- [Provided records]:
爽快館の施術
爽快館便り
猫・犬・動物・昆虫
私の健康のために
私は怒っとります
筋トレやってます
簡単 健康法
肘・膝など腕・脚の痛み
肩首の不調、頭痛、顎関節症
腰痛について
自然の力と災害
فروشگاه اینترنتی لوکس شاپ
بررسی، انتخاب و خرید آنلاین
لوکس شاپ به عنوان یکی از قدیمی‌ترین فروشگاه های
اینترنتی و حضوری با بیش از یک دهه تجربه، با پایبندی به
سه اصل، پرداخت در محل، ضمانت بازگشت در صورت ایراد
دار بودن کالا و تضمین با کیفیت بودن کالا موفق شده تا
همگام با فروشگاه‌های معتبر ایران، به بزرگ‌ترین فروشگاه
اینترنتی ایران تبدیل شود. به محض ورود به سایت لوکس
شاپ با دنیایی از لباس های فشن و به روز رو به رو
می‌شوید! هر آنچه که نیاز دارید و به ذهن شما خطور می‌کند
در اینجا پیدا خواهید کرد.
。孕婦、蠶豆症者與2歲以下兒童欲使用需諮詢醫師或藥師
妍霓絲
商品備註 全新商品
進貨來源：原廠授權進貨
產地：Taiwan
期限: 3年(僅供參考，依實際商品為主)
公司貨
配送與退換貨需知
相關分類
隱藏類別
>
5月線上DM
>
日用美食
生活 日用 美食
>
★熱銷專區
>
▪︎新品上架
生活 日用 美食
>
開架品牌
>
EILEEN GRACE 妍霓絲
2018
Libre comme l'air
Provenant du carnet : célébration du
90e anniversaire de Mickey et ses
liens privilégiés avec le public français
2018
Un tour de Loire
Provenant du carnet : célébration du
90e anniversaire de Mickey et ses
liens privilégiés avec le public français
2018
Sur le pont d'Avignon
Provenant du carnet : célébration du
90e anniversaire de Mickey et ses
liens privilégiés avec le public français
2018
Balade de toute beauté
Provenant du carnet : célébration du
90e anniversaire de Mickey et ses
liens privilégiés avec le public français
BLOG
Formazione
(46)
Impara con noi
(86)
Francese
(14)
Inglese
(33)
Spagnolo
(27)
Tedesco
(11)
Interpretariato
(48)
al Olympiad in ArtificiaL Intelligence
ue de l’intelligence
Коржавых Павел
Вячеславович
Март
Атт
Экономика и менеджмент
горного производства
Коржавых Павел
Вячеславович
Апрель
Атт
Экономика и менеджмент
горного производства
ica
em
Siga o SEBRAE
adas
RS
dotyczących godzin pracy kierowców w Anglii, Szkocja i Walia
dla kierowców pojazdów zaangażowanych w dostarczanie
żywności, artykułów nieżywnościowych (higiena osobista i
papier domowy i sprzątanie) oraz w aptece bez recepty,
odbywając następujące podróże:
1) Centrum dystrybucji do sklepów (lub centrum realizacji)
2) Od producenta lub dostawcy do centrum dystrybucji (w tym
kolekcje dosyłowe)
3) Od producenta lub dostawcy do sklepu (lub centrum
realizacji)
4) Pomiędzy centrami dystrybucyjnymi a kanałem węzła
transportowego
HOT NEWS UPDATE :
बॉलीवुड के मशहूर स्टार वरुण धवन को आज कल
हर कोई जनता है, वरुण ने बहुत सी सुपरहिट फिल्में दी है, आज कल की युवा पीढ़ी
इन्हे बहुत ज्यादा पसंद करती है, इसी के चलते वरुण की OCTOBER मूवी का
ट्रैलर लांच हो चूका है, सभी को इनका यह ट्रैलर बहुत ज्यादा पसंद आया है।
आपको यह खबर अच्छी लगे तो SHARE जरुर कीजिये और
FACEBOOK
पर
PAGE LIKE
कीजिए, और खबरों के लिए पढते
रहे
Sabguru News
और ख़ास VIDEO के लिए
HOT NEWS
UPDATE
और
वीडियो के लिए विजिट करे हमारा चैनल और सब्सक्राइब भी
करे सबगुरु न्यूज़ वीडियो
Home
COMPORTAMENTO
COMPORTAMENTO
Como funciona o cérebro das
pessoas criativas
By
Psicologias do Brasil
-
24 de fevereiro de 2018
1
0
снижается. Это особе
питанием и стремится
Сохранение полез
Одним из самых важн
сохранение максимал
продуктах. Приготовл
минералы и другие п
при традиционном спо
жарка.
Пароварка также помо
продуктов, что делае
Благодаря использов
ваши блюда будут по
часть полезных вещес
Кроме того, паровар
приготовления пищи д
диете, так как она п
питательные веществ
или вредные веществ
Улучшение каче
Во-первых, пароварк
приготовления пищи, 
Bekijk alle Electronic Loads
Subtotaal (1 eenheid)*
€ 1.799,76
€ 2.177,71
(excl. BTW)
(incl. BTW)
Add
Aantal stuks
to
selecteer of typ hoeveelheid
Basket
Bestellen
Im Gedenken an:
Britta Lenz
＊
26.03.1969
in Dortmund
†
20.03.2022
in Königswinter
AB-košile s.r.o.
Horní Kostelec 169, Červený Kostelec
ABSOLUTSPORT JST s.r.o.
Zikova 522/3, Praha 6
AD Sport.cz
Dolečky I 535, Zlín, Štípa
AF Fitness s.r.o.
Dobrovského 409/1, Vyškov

- [Work task]: Report each line of the data in which "realizacji" occurs.

- [Result of this task]:
1) Centrum dystrybucji do sklepów (lub centrum realizacji)
realizacji)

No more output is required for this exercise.